Minow and others pointed to General Motors Corp. as a firm that has combined the positions but retains a board structure strong enough to override fears of an imperial CEO.  In explaining the arrangement, GM spokeswoman Toni Simonetti noted that GM was among the first U.S. firms to split the positions but that the company’s current circumstance favored combining the slots.

“Our board believes this is the best leadership mechanism for us at this point in time,” she said.  “Splitting the positions is just a mechanism to provide oversight of the management team and I believe, and the board believes, that GM does provide that oversight.  Our board is made up of mostly independent directors and we have audit, directors affairs and corporate governance committees that are made entirely of independent directors.”

Even Tyco, a company prosecutors say was looted by powerful former chairman and CEO L. Dennis Kozlowski, gets a pass from reformers on its decision to give both jobs to Breen.  Tyco’s situation is unique, reform advocates said, because the entire board resigned in the wake of the Kozlowski downfall, leaving the firm in such turmoil that power needed to be concentrated, for a time, in one person.  “So much was happening at the time Breen was hired,” Tyco spokesman Gary Holmes said, “that the board felt that having the two positions combined would allow the company to move faster and more efficiently.”

Dan Moynihan
of executive pay consulting firm Compensation Resources said chief executives clearly prefer holding both positions because it gives them more power over a company’s direction, although many realize it is harder in this environment to demand both roles.

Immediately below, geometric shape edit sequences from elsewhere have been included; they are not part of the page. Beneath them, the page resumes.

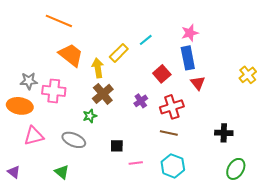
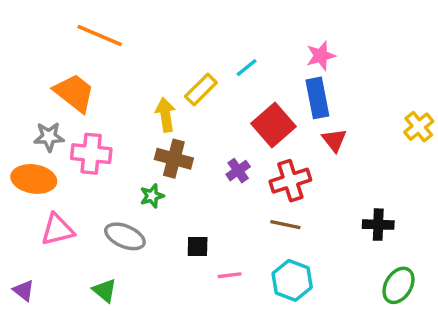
orange trapezoid: (71, 55) -> (74, 93), moved
red square: (162, 74) -> (274, 125), size x1.4
brown cross: (103, 94) -> (174, 159), turned -35

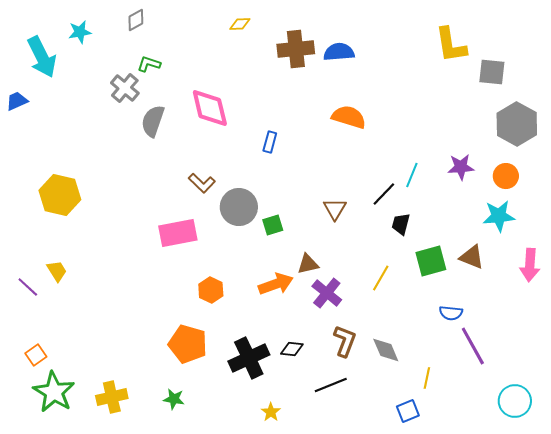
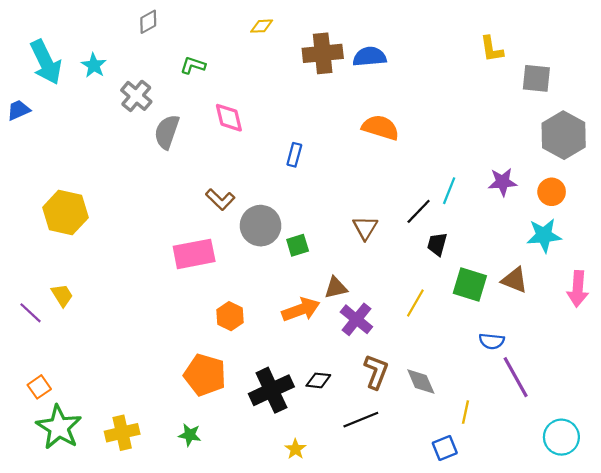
cyan star: (80, 32) -> (94, 65), moved, turned -30
yellow L-shape: (451, 45) -> (492, 49), size x0.7
green L-shape: (149, 64) -> (193, 65), moved
pink diamond: (210, 108) -> (229, 118), size x0.7
green square: (431, 261) -> (470, 284), turned 32

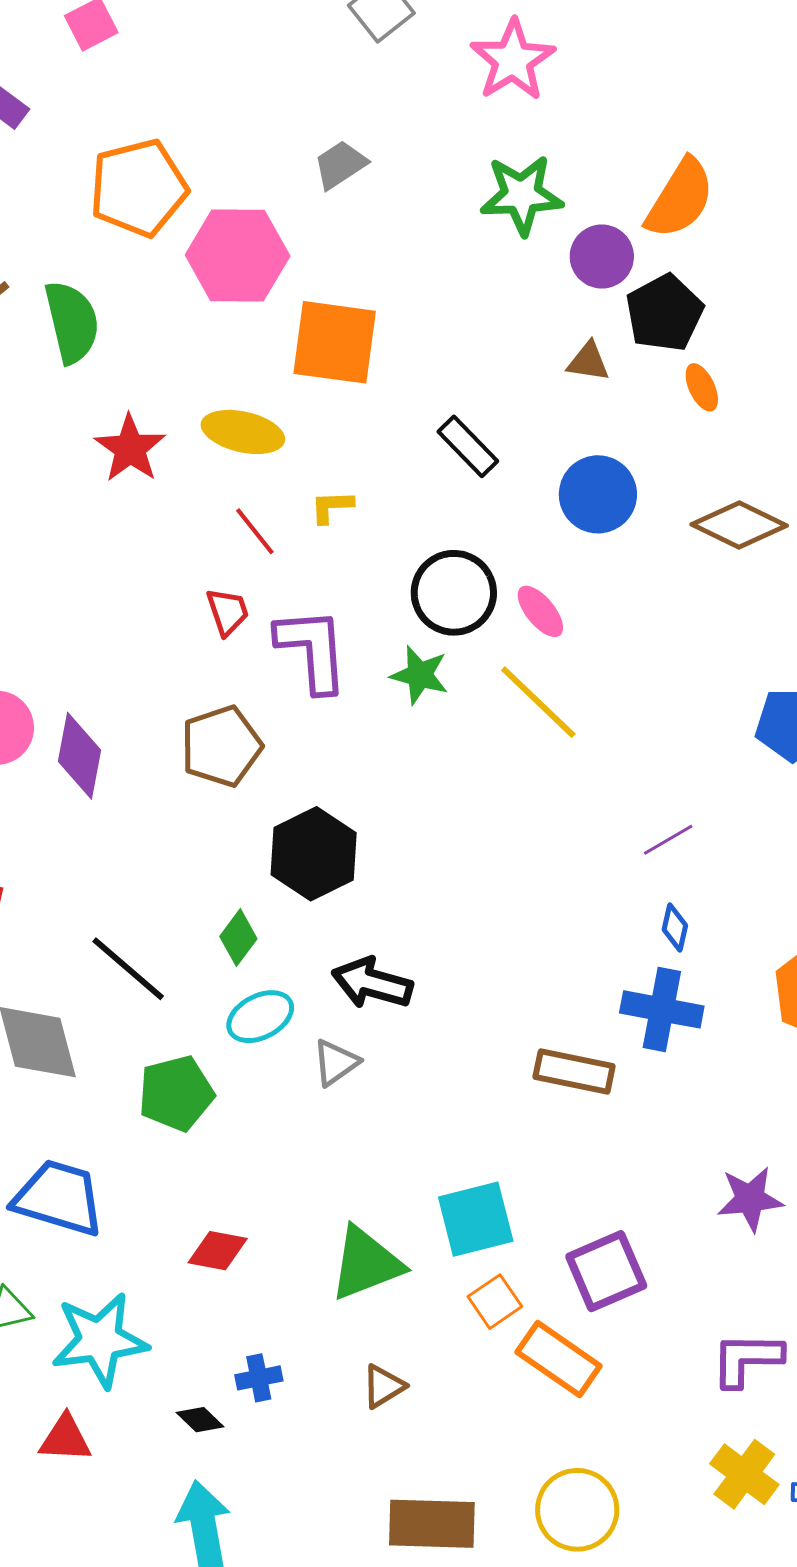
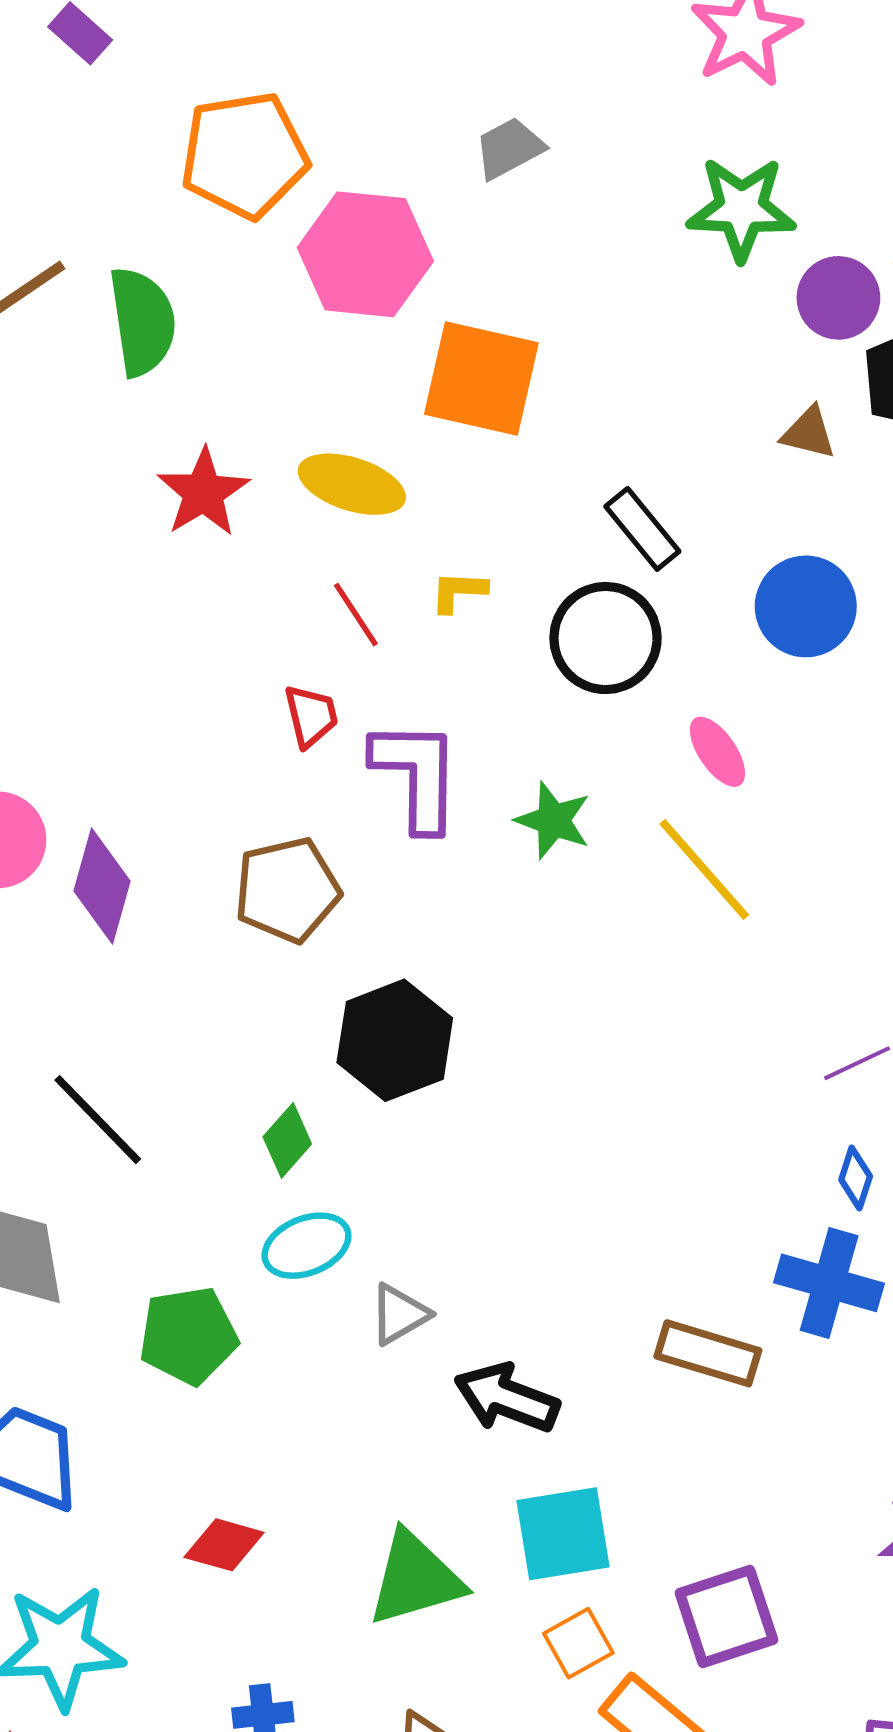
black circle: (454, 593) -> (606, 638), moved
black line: (128, 969) -> (98, 1120), moved
black arrow: (372, 983) -> (507, 1398), moved

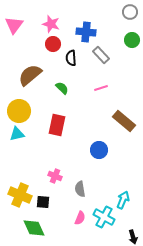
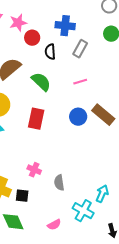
pink star: (51, 24) -> (18, 23), moved, turned -30
gray rectangle: (101, 55) -> (80, 49), turned 72
green semicircle: (62, 88) -> (41, 82), size x1.5
blue circle: (99, 150) -> (78, 117), moved
pink semicircle: (80, 218) -> (54, 225), moved, turned 40

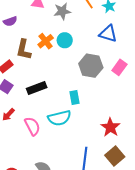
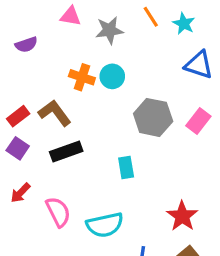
blue triangle: (108, 34) -> (199, 65), moved
orange cross: (46, 41) -> (82, 77), turned -35
brown L-shape: (24, 50) -> (55, 113), moved, turned 130
cyan semicircle: (59, 118) -> (105, 225), moved

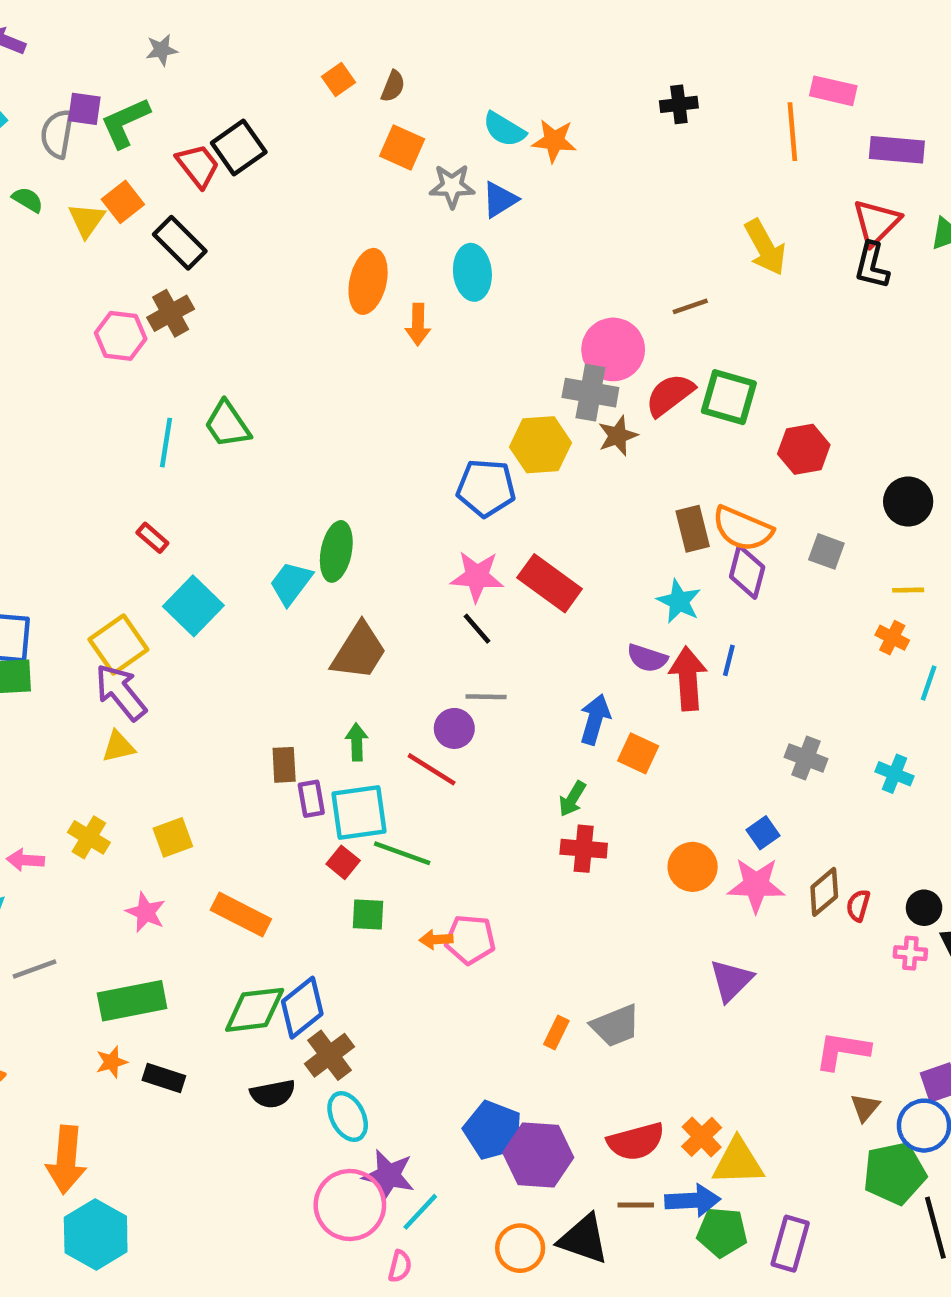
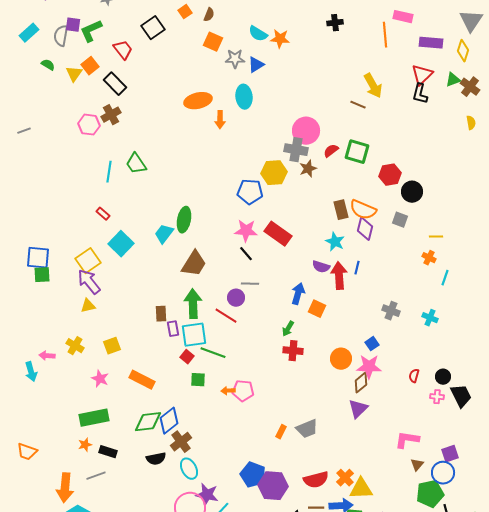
black square: (239, 148) -> (153, 28), moved
orange ellipse: (368, 281) -> (198, 101), turned 64
brown line: (690, 306) -> (358, 105), moved, turned 42
red semicircle: (670, 395) -> (331, 151), size x0.7
black circle: (908, 502) -> (412, 192), moved
green arrow: (357, 742) -> (193, 304), size x1.8
brown diamond: (824, 892) -> (361, 383), moved
gray line: (34, 969) -> (96, 476), moved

Governance advocates say boards should resist demands for so much power.  “If a prospective executive does that,” Minow said, “he or she is not the right person for the job.”

While GM and Tyco mainly escape criticism for their board structure, AOL Time Warner does not.  Several governance specialists said it was especially important for firms in financial trouble and facing a cloudy future, such as AOL, to separate the positions or at least have a presiding director with the power to set board meeting agendas and control information flow to the board.

AOL
has neither a presiding nor a lead independent director.  But company spokeswoman Tricia Primrose said the firm has an “activist” board made up of a majority of independent director.  She also said regular executive sessions are held without inside directors present.  The sessions are led by whichever chairman heads the committee with jurisdiction over the matter being discussed.

Primrose said the board took corporate governance issues into strong consideration before deciding to give both titles to Parsons.  “The board considered all possible models and determined that combining the role of chairman and CEO made sense for us.”

Some executives question privately whether corporate governance is really a key issue for investors.  Menlo Park, Calif.-based E-Trade, with its recent decision to split the two jobs, clearly decided it is.

In an interview, new E-Trade chief executive Mitchell H. Caplan acknowledged that governance matters at the firm had become “a significant issue for investors and analysts” and said the company had to send a strong signal that it was committed to better oversight.

“This was a great opportunity for us, looking forward and looking at the trend pretty clearly favoring separating the chairman and CEO positions to go a step further and identify our chairman as a non-executive and demonstrate our commitment” to stronger governance.

Analysts caution, however, that changes could be skin deep.  Rachel Barnard, an analyst at Chicago-based Morningstar Inc., said E-Trade had almost no choice but to split the positions, given the outcry over Cotsakos’s compensation package, which in 2001 made him the highest-paid executive in the brokerage industry.  But she was skeptical that the company’s operations would change much as a result of the split.  She cautioned investors that at many companies the changes may turn out to be “largely cosmetic.”